Problem statement. Using the entries that follow, give the number of lines containing the string "ایساتیس". Write nothing besides that number.

(Saved data entries)
══════════

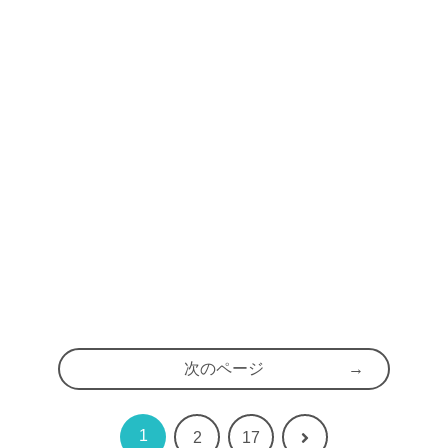
次のページ
1
次
2
17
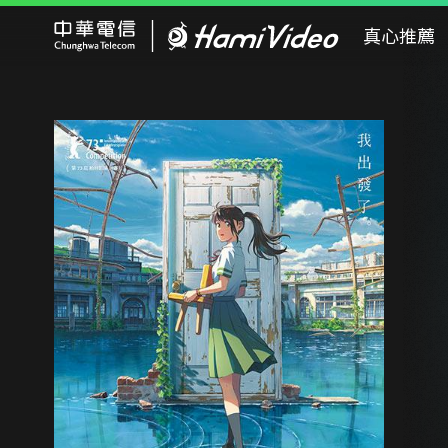
Hami Video
真心推薦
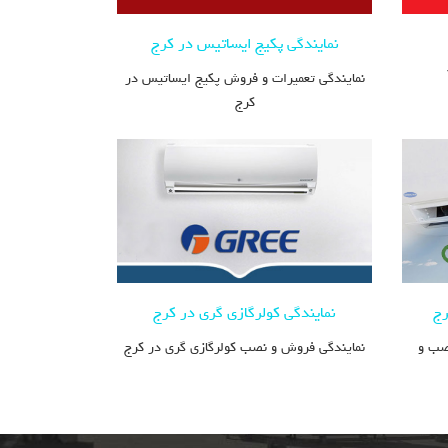
نمایندگی پکیج ایساتیس در کرج
نمایندگی تعمیرات و فروش پکیج ایساتیس در
کرج
رج
نمایندگی کولرگازی گری در کرج
نصب و
نمایندگی فروش و نصب کولرگازی گری در کرج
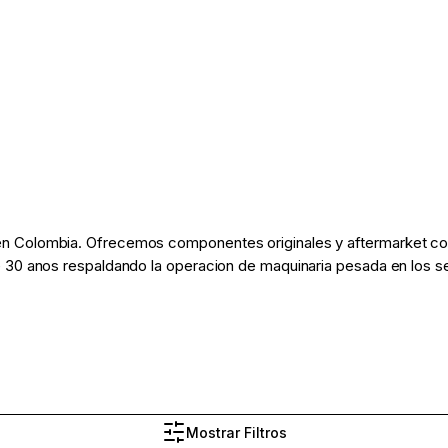
 Colombia. Ofrecemos componentes originales y aftermarket con 
 30 anos respaldando la operacion de maquinaria pesada en los sec
Mostrar Filtros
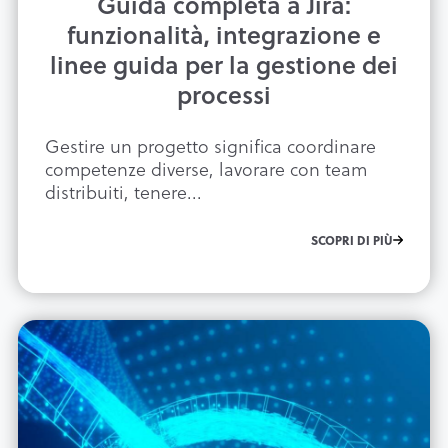
Guida completa a Jira:
funzionalità, integrazione e
linee guida per la gestione dei
processi
Gestire un progetto significa coordinare
competenze diverse, lavorare con team
distribuiti, tenere...
SCOPRI DI PIÙ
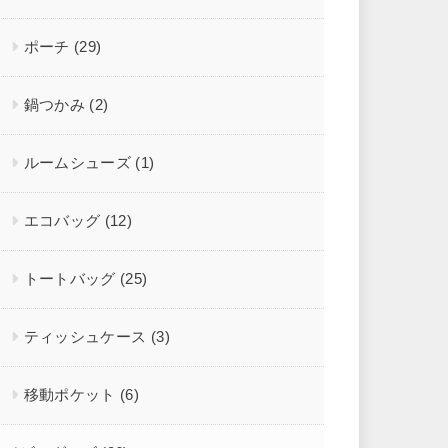
ポーチ
(29)
鍋つかみ
(2)
ルームシューズ
(1)
エコバッグ
(12)
トートバッグ
(25)
ティッシュケース
(3)
移動ポケット
(6)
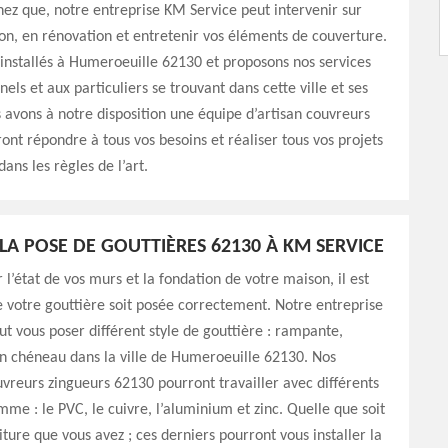
ez que, notre entreprise KM Service peut intervenir sur
on, en rénovation et entretenir vos éléments de couverture.
nstallés à Humeroeuille 62130 et proposons nos services
els et aux particuliers se trouvant dans cette ville et ses
 avons à notre disposition une équipe d’artisan couvreurs
ont répondre à tous vos besoins et réaliser tous vos projets
ans les règles de l’art.
LA POSE DE GOUTTIÈRES 62130 À KM SERVICE
 l’état de vos murs et la fondation de votre maison, il est
 votre gouttière soit posée correctement. Notre entreprise
t vous poser différent style de gouttière : rampante,
n chéneau dans la ville de Humeroeuille 62130. Nos
vreurs zingueurs 62130 pourront travailler avec différents
me : le PVC, le cuivre, l’aluminium et zinc. Quelle que soit
iture que vous avez ; ces derniers pourront vous installer la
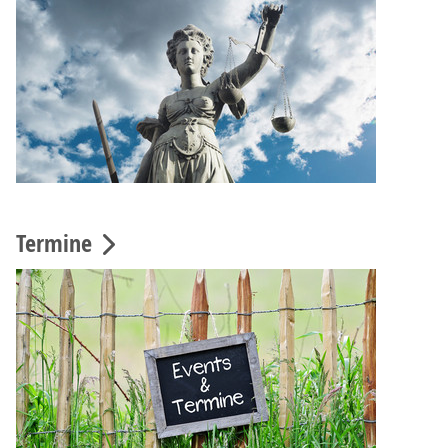
Termine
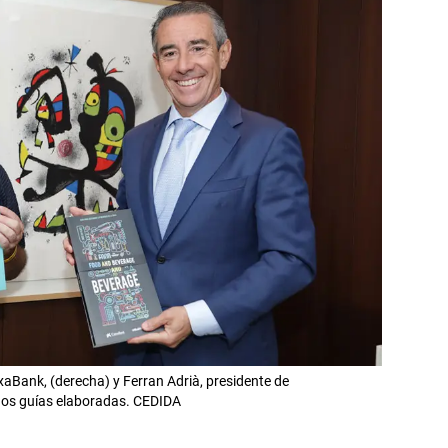
xaBank, (derecha) y Ferran Adrià, presidente de
 dos guías elaboradas. CEDIDA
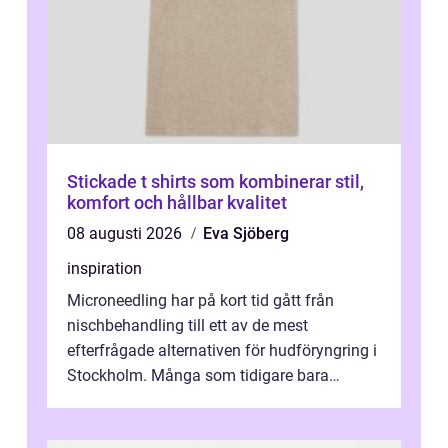
Stickade t shirts som kombinerar stil,
komfort och hållbar kvalitet
08 augusti 2026
Eva Sjöberg
inspiration
Microneedling har på kort tid gått från
nischbehandling till ett av de mest
efterfrågade alternativen för hudföryngring i
Stockholm. Många som tidigare bara
funderat på kemisk peeling eller fillers vä...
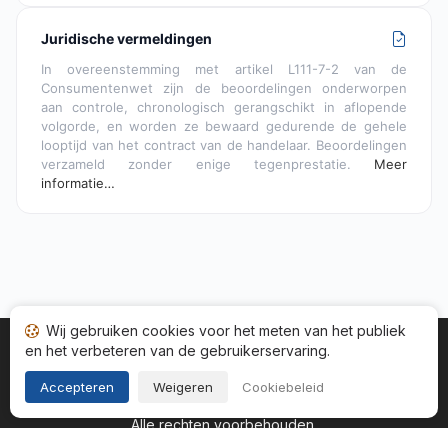
Juridische vermeldingen
In overeenstemming met artikel L111-7-2 van de
Consumentenwet zijn de beoordelingen onderworpen
aan controle, chronologisch gerangschikt in aflopende
volgorde, en worden ze bewaard gedurende de gehele
looptijd van het contract van de handelaar. Beoordelingen
verzameld zonder enige tegenprestatie.
Meer
informatie…
Wij gebruiken cookies voor het meten van het publiek
en het verbeteren van de gebruikerservaring.
Startpagina
Status adviezen
Categorieën
Algemene
Cookies
Wettelijke informatie
Accepteren
Weigeren
Cookiebeleid
Copyright © 2026
Gegarandeerde Beoordelingen Nederland
.
Alle rechten voorbehouden.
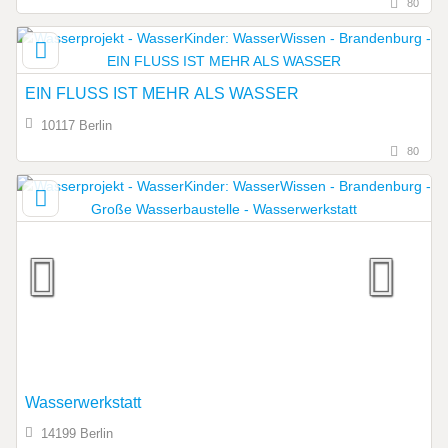
80
EIN FLUSS IST MEHR ALS WASSER
10117 Berlin
80
Wasserwerkstatt
14199 Berlin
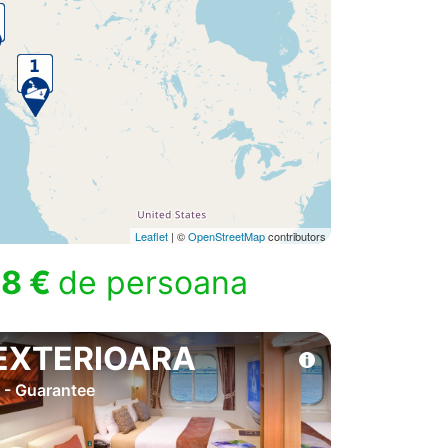
Leaflet
| ©
OpenStreetMap
contributors
8 €
de persoana
EXTERIOARA
 - Guarantee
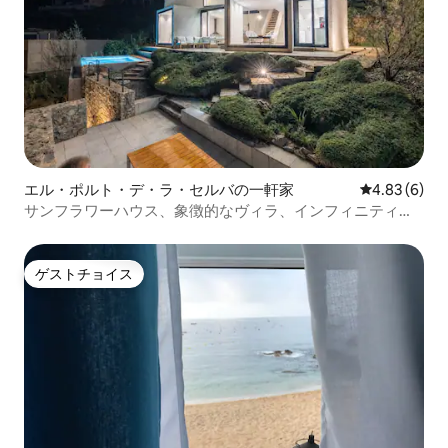
エル・ポルト・デ・ラ・セルバの一軒家
レビュー6件
4.83 (6)
サンフラワーハウス、象徴的なヴィラ、インフィニティプ
ール
ゲストチョイス
ゲストチョイス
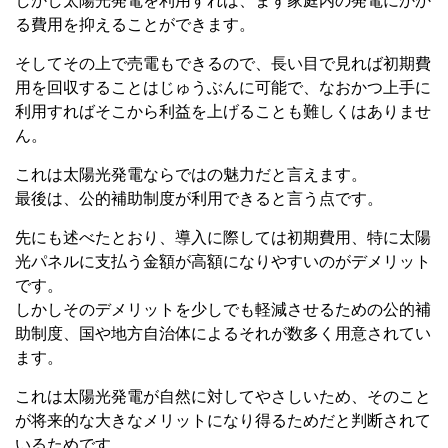
しかし太陽光発電を利用すれば、まず家庭内の発電にかか
る費用を抑えることができます。
そしてその上で売電もできるので、長い目で見れば初期費
用を回収することはじゅうぶんに可能で、なおかつ上手に
利用すればそこから利益を上げることも難しくはありませ
ん。
これは太陽光発電ならではの魅力だと言えます。
最後は、公的補助制度が利用できると言う点です。
先にも述べたとおり、導入に際しては初期費用、特に太陽
光パネルに支払う金額が高額になりやすいのがデメリット
です。
しかしそのデメリットを少しでも軽減させるための公的補
助制度、国や地方自治体によるそれが数多く用意されてい
ます。
これは太陽光発電が自然に対してやさしいため、そのこと
が将来的な大きなメリットになり得るためだと判断されて
いるためです。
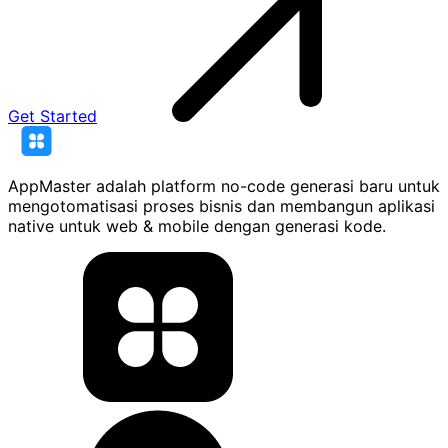
Get Started
AppMaster adalah platform no-code generasi baru untuk
mengotomatisasi proses bisnis dan membangun aplikasi
native untuk web & mobile dengan generasi kode.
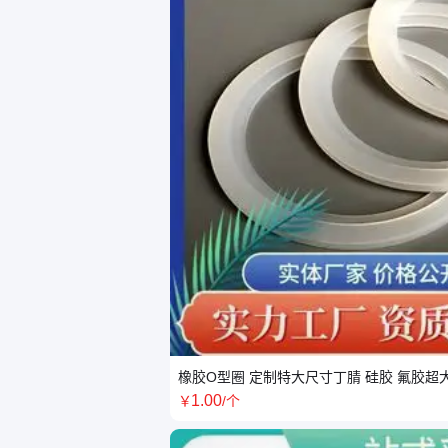
橡胶O型圈 定制特大尺寸丁腈 硅胶 氟胶超
1
.00
￥
/个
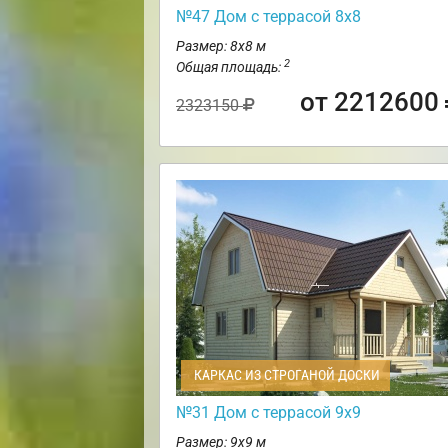
№47 Дом с террасой 8х8
Размер: 8х8 м
2
Общая площадь:
от 2212600
2323150
КАРКАС ИЗ СТРОГАНОЙ ДОСКИ
№31 Дом с террасой 9х9
Размер: 9х9 м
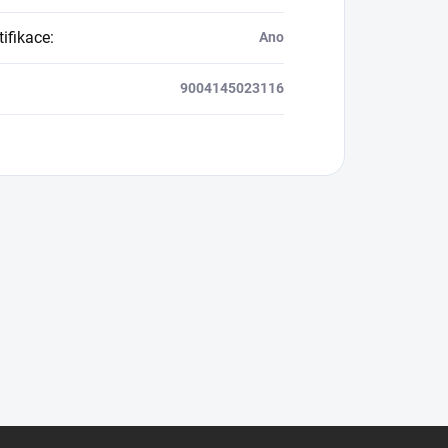
tifikace
:
Ano
9004145023116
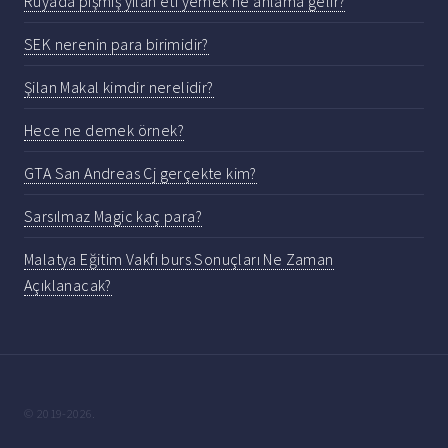
Rüyada pişmiş yılan eti yemek ne anlama gelir?
SEK nerenin para birimidir?
Şilan Makal kimdir nerelidir?
Hece ne demek örnek?
GTA San Andreas Cj gerçekte kim?
Sarsılmaz Magic kaç para?
Malatya Eğitim Vakfı burs Sonuçları Ne Zaman
Açıklanacak?
© 2019-2026.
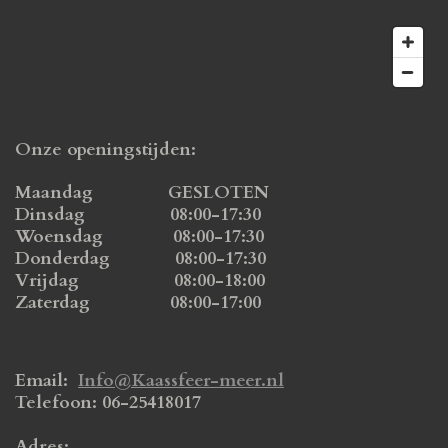
Onze openingstijden:
Maandag GESLOTEN
Dinsdag 08:00-17:30
Woensdag 08:00-17:30
Donderdag 08:00-17:30
Vrijdag 08:00-18:00
Zaterdag 08:00-17:00
Email:
Info@Kaassfeer-meer.nl
Telefoon: 06-25418017
Adres:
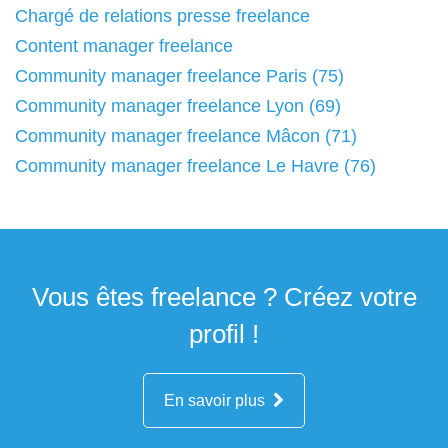
Chargé de relations presse freelance
Content manager freelance
Community manager freelance Paris (75)
Community manager freelance Lyon (69)
Community manager freelance Mâcon (71)
Community manager freelance Le Havre (76)
Vous êtes freelance ? Créez votre
profil !
En savoir plus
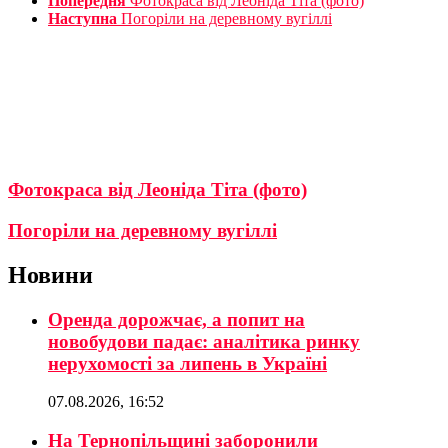
Попередня
Фотокраса від Леоніда Тіта (фото)
Наступна
Погоріли на деревному вугіллі
Фотокраса від Леоніда Тіта (фото)
Погоріли на деревному вугіллі
Новини
Оренда дорожчає, а попит на
новобудови падає: аналітика ринку
нерухомості за липень в Україні
07.08.2026, 16:52
На Тернопільщині заборонили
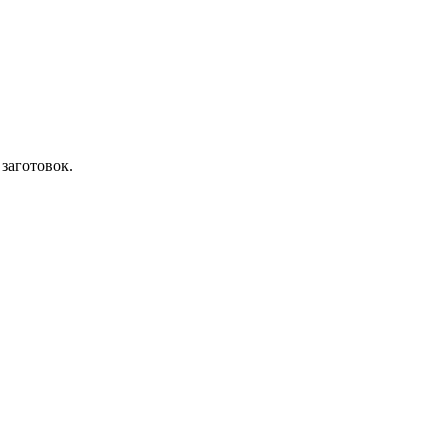
заготовок.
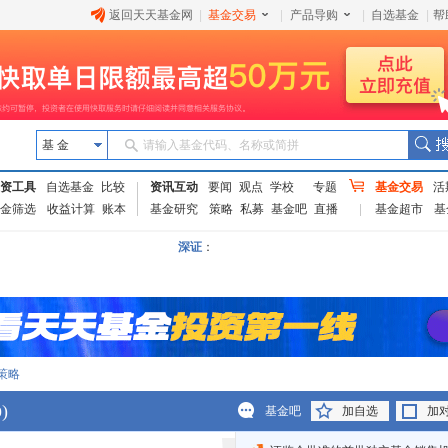
返回天天基金网
|
基金交易
|
产品导购
|
自选基金
|
帮
基 金
请输入基金代码、名称或简拼
资工具
自选基金
比较
资讯互动
要闻
观点
学校
专题
基金交易
活
金筛选
收益计算
账本
基金研究
策略
私募
基金吧
直播
基金超市
基
深证
：
策略
)
0
基金吧
加自选
加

══════════

Problem solution. 2